Not all barbiturates are used as tranquilizing agents alone. Sodium pentothal, popular once in dentistry, has also been used as a truth serum in specific amounts.

Barbiturates are dangerous for those who already have low

blood pressure, heart defects, or suffer from anxiety or depression. Emotionally unstable individuals will often attempt a near-overdose to gain sympathy and attention. Needle freaks who shoot downers are taking a much greater risk than they would be with other drugs, even amphetamines.

KICKING BARBITURATES (Especially "Reds")

In the past two years, more than ever before, how to withdraw from barbiturates has been of paramount concern to a lot of dopers. Withdrawal from, say a six-month or longer steady habit of more than a few Reds a day (seconals), can be far more dangerous than anything you're ever likely to encounter. This requires constant medical attention and is best done in a hospital or under doctor's supervision, in case seizures do occur. Best advice would be to explain the problem to a sympathetic doctor, free clinic, or public hospital (be careful of private hospitals).

Barbiturate detoxification is, generally, the least understood cleaning up procedure in the country.

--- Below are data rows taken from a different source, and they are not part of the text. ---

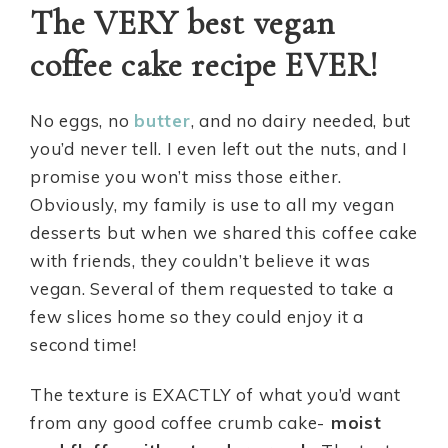
The VERY best vegan
coffee cake recipe EVER!
No eggs, no
butter
, and no dairy needed, but
you’d never tell. I even left out the nuts, and I
promise you won’t miss those either.
Obviously, my family is use to all my vegan
desserts but when we shared this coffee cake
with friends, they couldn’t believe it was
vegan. Several of them requested to take a
few slices home so they could enjoy it a
second time!
The texture is EXACTLY of what you’d want
from any good coffee crumb cake-
moist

If you have exhausted every other possible source of help, write or call the Do It Now Foundation in Los Angeles (213) 463-6851, any way except collect. (Sorry, no money for collect calls.) They'll try to locate someone or someplace nearby that can be of help. Don't attempt to clean yourself up if you have any sort of a good-sized habit. In addition to being common, grand mal convulsions in barbiturate users are also extremely unpredictable, and may occur up to a week after complete withdrawal of the drug.

OVERDOSES

Overdoses, as we've mentioned, are quite common and dangerous. Often they come after combinations of pills have been taken. Best advice would be to get the person to a hospital as soon as possible. If you're in doubt, feel the person's pulse. If it is slow and irregular, or nonexistant, time is of essence. Before the ambulance arrives, here is the procedure to follow to avoid getting both of you busted:

First, clean out his pockets, and get rid of any stash in the house. Depending on where you live, police often accompany ambulances, and even if they don't, holding unprescribed drugs is a dumb thing to do in an emergency. However, before you flush the stash, remember exactly what the pill looked like and, if you know, be prepared to say how many he took.

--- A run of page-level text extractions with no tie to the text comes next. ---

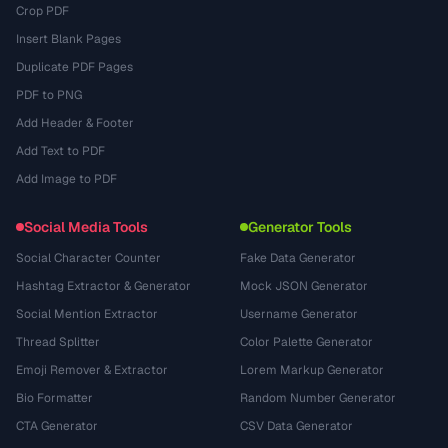
Crop PDF
Insert Blank Pages
Duplicate PDF Pages
PDF to PNG
Add Header & Footer
Add Text to PDF
Add Image to PDF
Social Media Tools
Generator Tools
Social Character Counter
Fake Data Generator
Hashtag Extractor & Generator
Mock JSON Generator
Social Mention Extractor
Username Generator
Thread Splitter
Color Palette Generator
Emoji Remover & Extractor
Lorem Markup Generator
Bio Formatter
Random Number Generator
CTA Generator
CSV Data Generator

Second, prepare a good story. Remember that lots and lots of straight people overdose and try to commit suicide every day. Saying that it was an attempted suicide, and that the person had been depressed over something or other, and had tried to kill himself, is definitely better than saying it was an overdose. Otherwise, believe it or not, you just may get a policeman or attendant so intent on arguing over whether or not he was a pill freak, that they delay treating him.

The above methods are advisable only if the person in question has lost consciousness, or has injected the drug. If he is still conscious, follow these steps:

First, find some way to induce vomiting. Any way will do. Fingers in back of the throat, warm salt water, etc. If it has been under a half hour and you're sure the dosage was lethal, this is the obvious way to avoid the last-ditch efforts described above. At this stage, don't give him coffee, as this will serve to further break up any undissolved barbiturate left in the stomach.

Second, try to keep the person in question awake, at least for the next couple of hours, until you're sure the danger point has passed. The longer he is awake, the more chance the system has of getting all the drug through the bloodstream. Check every now and then to make sure breathing is normal.

Third, and this is fairly important, if you think a person has overdosed don't try to give him amphetamines if he is awake, or inject amphetamines, if he has passed out. This may mess him up even more, and even kill him. When Methedrine (liquid) was first developed, it was thought to be an effective cure for barb overdose, but this was soon abandoned due to unpredictable interactions between the two drugs, which often instead cause the heart to stop beating altogether.